Treatment consisted of surgical excision, skin grafting, steroid injection, and a silicone sheet pressure dressing. Mechanical compression dressings have long been known to be effective forms of treatment of keloid scars, especially with ear lobe keloids. Compression devices are usually custom-made for the patient and are most effective if worn 24 h/d.

Others have told us keloids have compelled them to keep their arms and legs covered. A keloid is an abnormal proliferation of scar tissue which forms at the site of injury, rises above the skin level,projects beyond original wound margins, and does not regress. While most people never form keloids, others develop them after minor injuries, burns, insect bites and acne spots.
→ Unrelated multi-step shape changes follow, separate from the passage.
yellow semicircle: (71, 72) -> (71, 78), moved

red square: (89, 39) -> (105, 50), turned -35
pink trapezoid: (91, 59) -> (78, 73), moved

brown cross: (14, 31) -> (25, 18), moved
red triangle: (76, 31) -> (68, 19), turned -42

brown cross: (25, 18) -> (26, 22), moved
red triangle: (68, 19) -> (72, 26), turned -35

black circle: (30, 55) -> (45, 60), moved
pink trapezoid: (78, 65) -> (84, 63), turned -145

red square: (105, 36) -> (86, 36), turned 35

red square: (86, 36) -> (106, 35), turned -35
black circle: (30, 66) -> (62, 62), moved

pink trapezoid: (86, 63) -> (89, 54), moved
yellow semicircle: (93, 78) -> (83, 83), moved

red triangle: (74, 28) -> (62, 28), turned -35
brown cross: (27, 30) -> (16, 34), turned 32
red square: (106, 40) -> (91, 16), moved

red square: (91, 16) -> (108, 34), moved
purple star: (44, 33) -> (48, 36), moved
Dark skinned people form keloids more easily than Caucasians. Of the many therapies listed, nothing is reliably definitive.

Patients with keloids who agree to contribute to the database answer a short questionnaire about their condition and family history. We also draw a blood sample to examine their DNA and take photos of their scars for observation. If we can identify genetic mutations in patients who keloid, we might one day be able to screen families, correct the mutation, and prevent or dramatically reduce instances of the condition. Patients tend to first notice symptoms between ages 10 and 30, with the 20s as the prime age to develop keloids.